Transcribed page contents
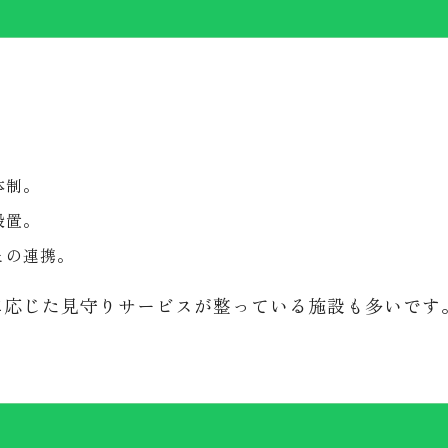
体制。
設置。
との連携。
に応じた見守りサービスが整っている施設も多いです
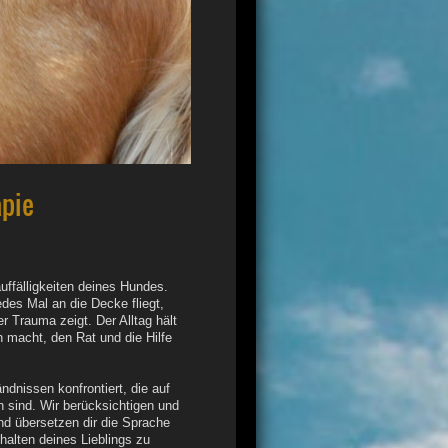
apie
uffälligkeiten deines Hundes.
des Mal an die Decke fliegt,
er Trauma zeigt.
Der Alltag hält
n macht, den Rat und die Hilfe
dnissen konfrontiert, die auf
 sind. Wir berücksichtigen und
nd übersetzen dir die Sprache
halten deines Lieblings zu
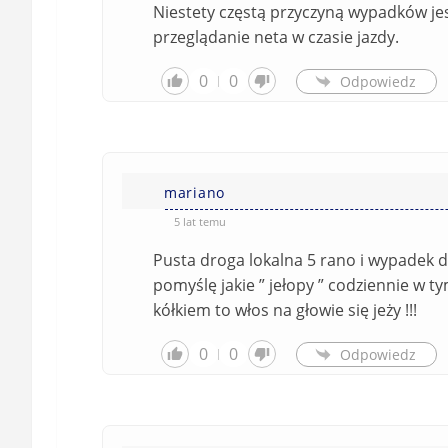
Niestety częstą przyczyną wypadków jes
przeglądanie neta w czasie jazdy.
0
0
Odpowiedz
mariano
5 lat temu
Pusta droga lokalna 5 rano i wypadek 
pomyślę jakie ” jełopy ” codziennie w 
kółkiem to włos na głowie się jeży !!!
0
0
Odpowiedz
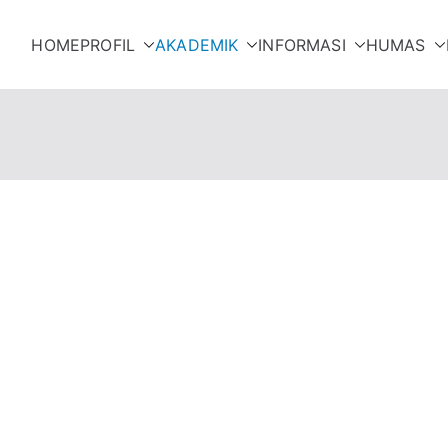
HOME
PROFIL
AKADEMIK
INFORMASI
HUMAS
NGAWI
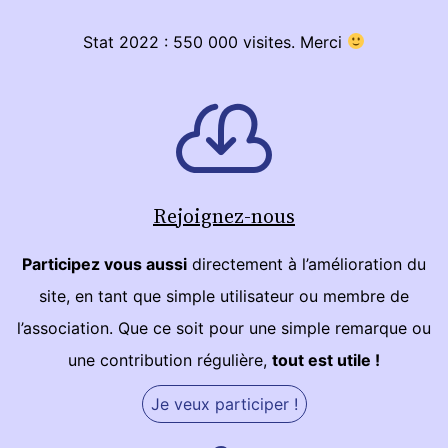
Stat 2022 : 550 000 visites. Merci
Rejoignez-nous
Participez vous aussi
directement à l’amélioration du
site, en tant que simple utilisateur ou membre de
l’association. Que ce soit pour une simple remarque ou
une contribution régulière,
tout est utile !
Je veux participer !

**HOW TO COMPLETE THIS TASK**
Exact copy, pictures excluded: print only the lines from the line containing "halten deines Lieblings zu" through the end of the records.

**TASK RESPONSE**
halten deines Lieblings zu
Niestety częstą przyczyną wypadków jes
przeglądanie neta w czasie jazdy.
0
0
Odpowiedz
mariano
5 lat temu
Pusta droga lokalna 5 rano i wypadek 
pomyślę jakie ” jełopy ” codziennie w 
kółkiem to włos na głowie się jeży !!!
0
0
Odpowiedz
HOME
PROFIL
AKADEMIK
INFORMASI
HUMAS
NGAWI
Stat 2022 : 550 000 visites. Merci
Rejoignez-nous
Participez vous aussi
directement à l’amélioration du
site, en tant que simple utilisateur ou membre de
l’association. Que ce soit pour une simple remarque ou
une contribution régulière,
tout est utile !
Je veux participer !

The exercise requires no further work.